This chart represents the first defined quantitative link between distributions of wavelengths in the electromagnetic visible spectrum, and physiologically perceived colors in human color vision. Or basically, the range of color a typical human eye can perceive through visible light.
Note that while the human perception is quite wide, and generally speaking biased towards greens (we are apes after all), the amount of colors available through nature, generated through light reflection, tend to be a much smaller section. This is defined by the Pointer’s Chart.
In short. Color gamut is a representation of color coverage, used to describe data stored in images against available hardware and viewer technologies.
The CIE 1931 standard has been replaced by a CIE 1976 standard. Below we can see the significance of this.
People have observed that the biggest issue with CIE 1931 is the lack of uniformity with chromaticity, the three dimension color space in rectangular coordinates is not visually uniformed.

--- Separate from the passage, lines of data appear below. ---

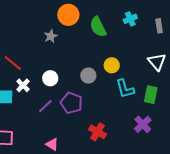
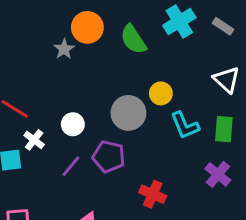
cyan cross: (130, 19) -> (179, 22), size x1.5
gray rectangle: (159, 26) -> (223, 26), turned -40
gray star: (51, 36) -> (64, 49), moved
gray circle: (88, 76) -> (128, 113), size x1.5

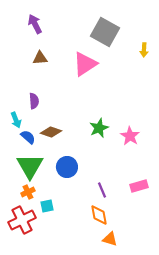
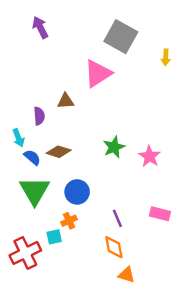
brown triangle: (40, 58) -> (66, 101), moved
pink rectangle: (139, 186) -> (160, 214), turned 30
orange cross: (28, 192) -> (69, 221), moved

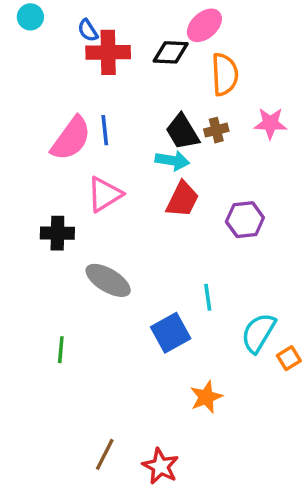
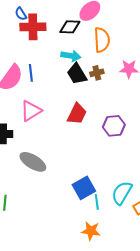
cyan arrow: (172, 160) -> (71, 56), moved
cyan line: (208, 297) -> (97, 202), moved
blue square: (171, 333) -> (84, 188), moved
orange star: (206, 397) -> (91, 231), turned 30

The CIE 1976 (also called CIELUV) was created by the CIE in 1976. It was put forward in an attempt to provide a more uniform color spacing than CIE 1931 for colors at approximately the same luminance
The CIE 1976 standard colour space is more linear and variations in perceived colour between different people has also been reduced. The disproportionately large green-turquoise area in CIE 1931, which cannot be generated with existing computer screens, has been reduced.
If we move from CIE 1931 to the CIE 1976 standard colour space we can see that the improvements made in the gamut for the “new” iPad screen (as compared to the “old” iPad 2) are more evident in the CIE 1976 colour space than in the CIE 1931 colour space, particularly in the blues from aqua to deep blue.
Despite its age, CIE 1931, named for the year of its adoption, remains a well-worn and familiar shorthand throughout the display industry. CIE 1931 is the primary language of customers. When a customer says that their current display “can do 72% of NTSC,” they implicitly mean 72% of NTSC 1953 color gamut as mapped against CIE 1931.
“The Color Rendering Index is a measurement of how faithfully a light source reveals the colors of whatever it illuminates, it describes the ability of a light source to reveal the color of an object, as compared to the color a natural light source would provide. The highest possible CRI is 100. A CRI of 100 generally refers to a perfect black body, like a tungsten light source or the sun. ”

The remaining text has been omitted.